▶ [TRY IT]
For the word "marketing", state the number of lines in the data that contain it, and nothing else.

▶ [RECORD SET]
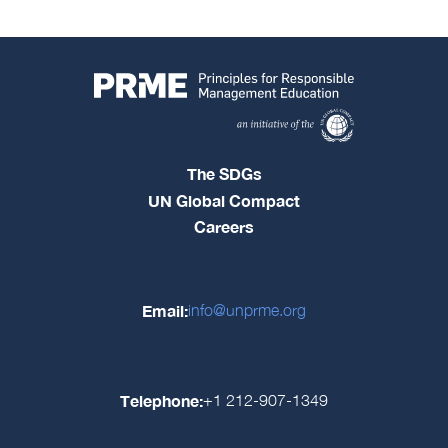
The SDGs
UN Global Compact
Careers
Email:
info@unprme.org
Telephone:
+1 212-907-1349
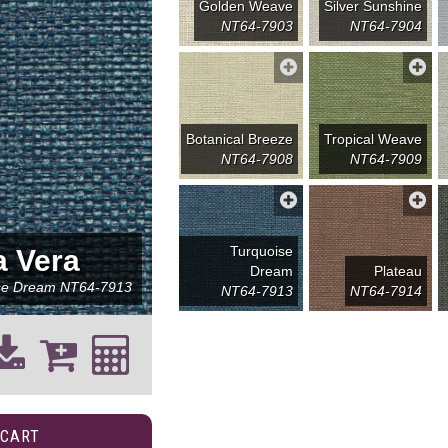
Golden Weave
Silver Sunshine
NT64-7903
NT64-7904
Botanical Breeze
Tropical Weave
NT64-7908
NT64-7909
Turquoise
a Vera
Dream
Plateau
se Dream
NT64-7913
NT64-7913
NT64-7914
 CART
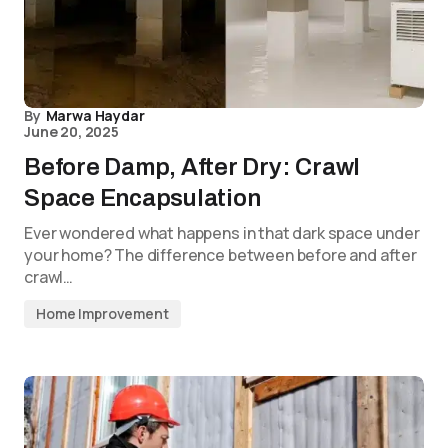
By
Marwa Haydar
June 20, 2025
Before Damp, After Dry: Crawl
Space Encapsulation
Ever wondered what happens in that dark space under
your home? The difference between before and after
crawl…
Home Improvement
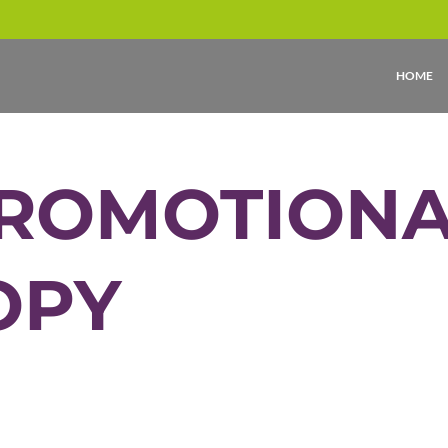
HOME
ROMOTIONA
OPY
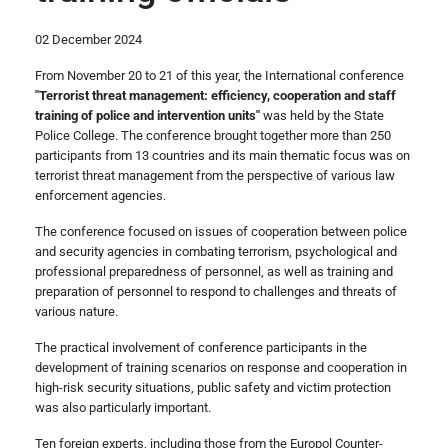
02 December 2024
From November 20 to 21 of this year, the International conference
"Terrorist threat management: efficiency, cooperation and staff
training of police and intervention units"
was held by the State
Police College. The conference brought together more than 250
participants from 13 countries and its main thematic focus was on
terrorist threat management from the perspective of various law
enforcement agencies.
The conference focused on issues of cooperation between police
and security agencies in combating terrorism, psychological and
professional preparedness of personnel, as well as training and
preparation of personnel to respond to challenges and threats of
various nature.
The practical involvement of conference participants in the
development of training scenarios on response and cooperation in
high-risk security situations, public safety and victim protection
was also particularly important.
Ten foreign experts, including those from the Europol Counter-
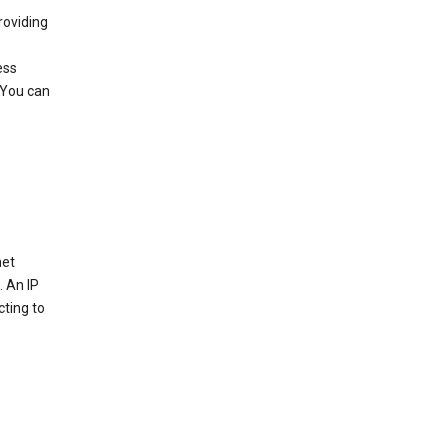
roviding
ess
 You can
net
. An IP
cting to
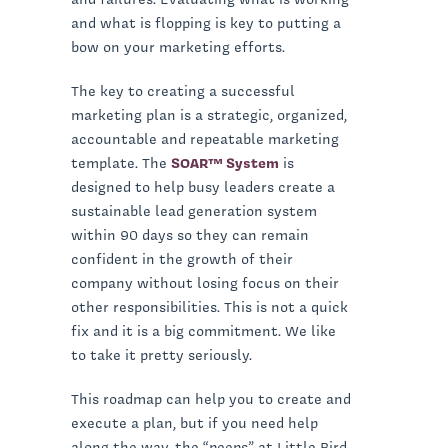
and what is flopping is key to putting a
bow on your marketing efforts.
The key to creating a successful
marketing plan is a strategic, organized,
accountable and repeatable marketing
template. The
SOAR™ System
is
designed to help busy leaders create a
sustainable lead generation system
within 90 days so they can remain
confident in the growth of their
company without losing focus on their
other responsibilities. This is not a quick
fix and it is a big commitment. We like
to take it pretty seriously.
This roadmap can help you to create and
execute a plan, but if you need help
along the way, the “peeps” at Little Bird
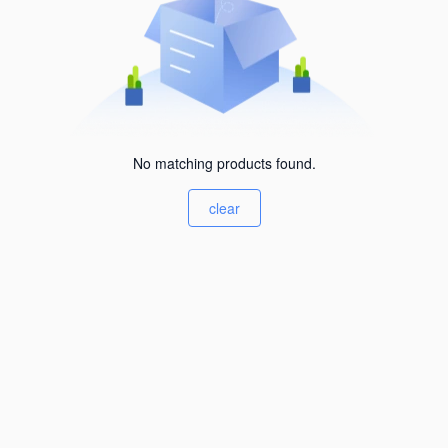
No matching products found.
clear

▶ [RESPONSE]
3